The Economist settles on a series of unfortunate recommendations. Let’s start with the championing of sunset provisions: “All big regulations should also come with sunset clauses, so that they expire after, say, 10 years unless Congress explicitly reauthorizes them.” But the same pages contain a plea against involving Congress in rules, as they rightly criticize the REINS Act: “Passed by the House, it would involve Congress more heavily in rulemaking. If there is a body worse than the executive agencies at this kind of thing, it is Congress.” The magazine also seems to realize another problem: “Lastly, automatic ‘sunsets’ of laws have their fans, though Congress could mindlessly reauthorize laws gathered up in omnibus bills (and a bitterly divided Congress might allow good laws to lapse).” The magazine has laid out some of the important arguments against one of its key recommendations.
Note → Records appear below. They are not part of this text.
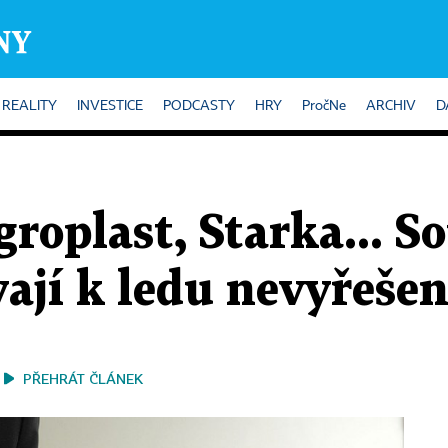
REALITY
INVESTICE
PODCASTY
HRY
PročNe
ARCHIV
D
roplast, Starka... S
ají k ledu nevyřeše
PŘEHRÁT ČLÁNEK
Here’s one of their other big ideas: “More important, rules need to be much simpler. When regulators try to write an all-purpose instruction manual, the truly important dos and don’ts are lost in an ocean of verbiage. Far better to lay down broad goals and prescribe only what is strictly necessary to achieve them. Legislators should pass simple rules, and leave regulators to enforce them.”
This call for stripping laws or regulations of clear mandates, championed for decades by Philip Howard, is a prescription for giving up our existing public protections for some future, nebulous protection system with no clear teeth. And it would lead to, among other things, a storm of action in the courts, which would have to spend years interpreting what the broad rules meant. That should be troubling for The Economist, which says it’s worried about courts interpreting rules: “The courts, in fact, are the source of the worst uncertainty surrounding environmental regulation.”
The magazine touts “creating a full-time advocate for regulatory rollback” — seemingly unaware that our tax dollars already fund such an office, the SBA’s Office of Advocacy. Just this week, that office trumpeted a list of rules that it says it played a roll in weakening or gutting.
Perhaps most troubling, The Economist floats the idea of requiring that an existing regulation be revoked any time a new one is instituted. This idea is not new; anti-regulatory guru Chris Demuth of American Enterprise Institute was pushing this idea at least as early as 1980. And it makes no more sense today than it did then. New and existing regulations should be evaluated on their merits, not an arbitrary system that says we have to get rid of the rule on peanut safety if we need to make a new one on cantaloupe safety. We need to be able to address new threats, be they toys from China or BPA in water bottles.
The Economist wants us to take its proposals seriously. But all it has done is repackage false claims about the problem — and about the solutions.